Aus diesem Grund hat der BSSA in den vergangenen Jahren viele Initiativen gestartet, um der wachsenden Nachfrage zu begegnen.
Umfangreiche Kampagnen zur Gewinnung von ÜL u.a. über die Universität Magdeburg wurden durchgeführt. Aber auch bei der medizinischen Betreuung ist der BSSA nicht untätig geblieben. Vorträge bei der Ärztekammer und Kassenärztliche Vereinigung sind nur ein Beispiel. Über 200 Briefe an niedergelassene Ärzte wurden verschickt, nur leider war die Rücklaufquote sehr gering. Der BSSA sieht bei ausgeschiedenen Ärzten ein hohes Potential, da die tägliche Verpflichtung in der Praxis nicht mehr existiert, und somit ein bisschen mehr Luft zur Verfügung steht, sich in den Vereinen zu engagieren. Die Gewinnung des Personals, nicht nur bei den Ärzten sondern auch bei den Rettungskräften, ist über Mund zu Mund Propaganda und im persönlichen Umfeld eine weitere Möglichkeit.
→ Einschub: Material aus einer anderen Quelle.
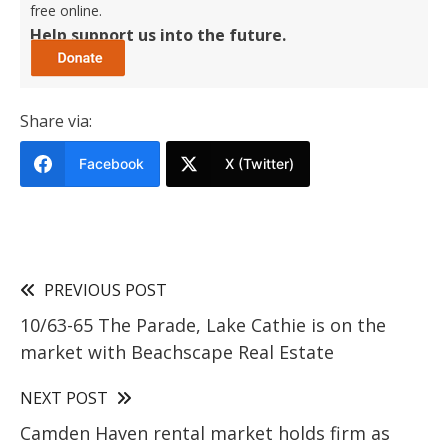
free online.
Help support us into the future.
Share via:
Facebook
X (Twitter)
PREVIOUS POST
10/63-65 The Parade, Lake Cathie is on the
market with Beachscape Real Estate
NEXT POST
Camden Haven rental market holds firm as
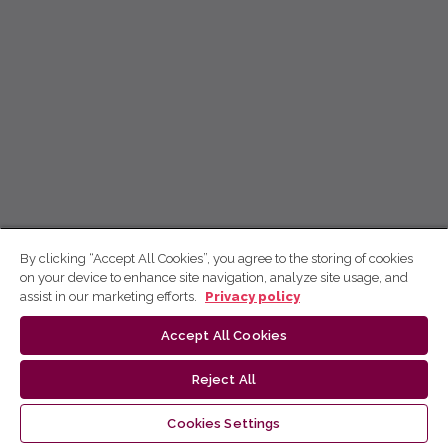
By clicking “Accept All Cookies”, you agree to the storing of cookies
on your device to enhance site navigation, analyze site usage, and
assist in our marketing efforts.
Privacy policy
Accept All Cookies
Reject All
Cookies Settings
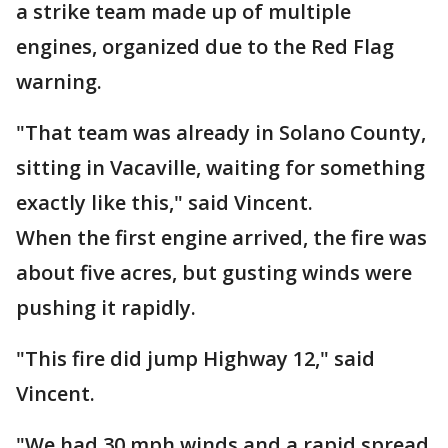
a strike team made up of multiple
engines, organized due to the Red Flag
warning.
"That team was already in Solano County,
sitting in Vacaville, waiting for something
exactly like this," said Vincent.
When the first engine arrived, the fire was
about five acres, but gusting winds were
pushing it rapidly.
"This fire did jump Highway 12," said
Vincent.
"We had 30 mph winds and a rapid spread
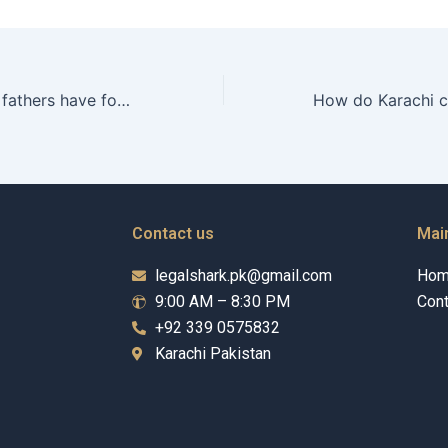
What options do fathers have for resolving custody disputes amicably in Karachi?
Contact us
Mai
legalshark.pk@gmail.com
Ho
9:00 AM – 8:30 PM
Cont
+92 339 0575832
Karachi Pakistan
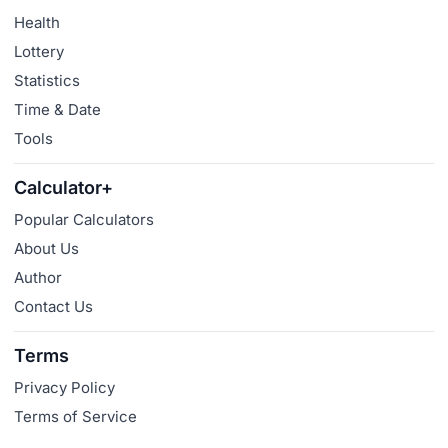
Health
Lottery
Statistics
Time & Date
Tools
Calculator+
Popular Calculators
About Us
Author
Contact Us
Terms
Privacy Policy
Terms of Service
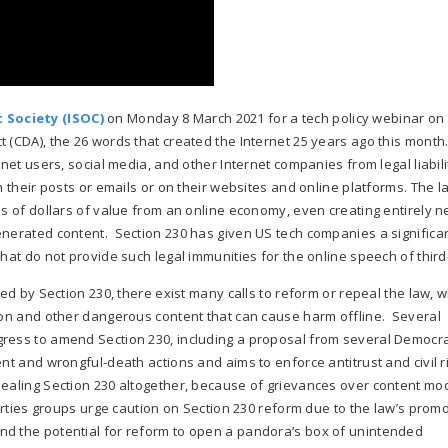
 Society (ISOC)
on Monday 8 March 2021 for a tech policy webinar on
 (CDA), the 26 words that created the Internet 25 years ago this month
net users, social media, and other Internet companies from legal liabili
n their posts or emails or on their websites and online platforms. The 
ns of dollars of value from an online economy, even creating entirely 
enerated content. Section 230 has given US tech companies a significan
hat do not provide such legal immunities for the online speech of third
ded by Section 230, there exist many calls to reform or repeal the law, 
tion and other dangerous content that can cause harm offline. Several
gress to amend Section 230, including a proposal from several Democra
nt and wrongful-death actions and aims to enforce antitrust and civil r
pealing Section 230 altogether, because of grievances over content mo
berties groups urge caution on Section 230 reform due to the law’s promo
nd the potential for reform to open a pandora’s box of unintended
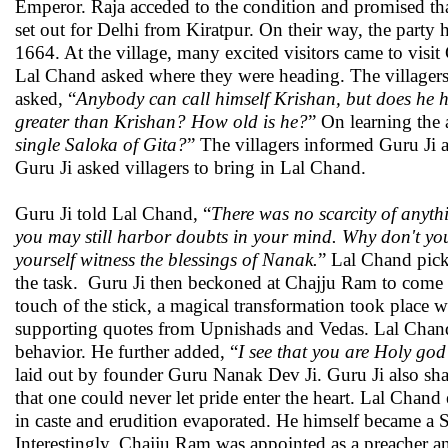
Emperor. Raja acceded to the condition and promised tha
set out for Delhi from Kiratpur. On their way, the party 
1664. At the village, many excited visitors came to visit
Lal Chand asked where they were heading. The villagers 
asked, “
Anybody can call himself Krishan, but does he ha
greater than Krishan? How old is he?
” On learning the 
single Saloka of Gita?
” The villagers informed Guru Ji 
Guru Ji asked villagers to bring in Lal Chand.
Guru Ji told Lal Chand, “
There was no scarcity of anyth
you may still harbor doubts in your mind. Why don't you
yourself witness the blessings of Nanak.
” Lal Chand pick
the task. Guru Ji then beckoned at Chajju Ram to come c
touch of the stick, a magical transformation took plac
supporting quotes from Upnishads and Vedas. Lal Chand 
behavior. He further added, “
I see that you are Holy god
laid out by founder Guru Nanak Dev Ji. Guru Ji also sh
that one could never let pride enter the heart. Lal Chand
in caste and erudition evaporated. He himself became a S
Interestingly, Chajju Ram was appointed as a preacher an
Am Montag den 07.07.2025 fand beim Verein SV Eintracht Gommern ein Interview durch die Ärztekammer mit dem betreuenden Herzsportarzt Dr. Michael Sudau statt. Hier ist die Konstellation aber auch ganz besonders. Dr. Sudau ist noch im aktiven Berufsleben als Kardiologe und Sportmediziner tätig, und im Verein nicht nur der betreuende Arzt, sondern gleichzeitig auch Übungsleiter in der Gruppe. Das zeigt wiederum, dass nicht nur ausgeschiedene Ärzte aktiv werden können und gesucht werden, sondern auch die Berufstätigen diesem Beispiel folgen können.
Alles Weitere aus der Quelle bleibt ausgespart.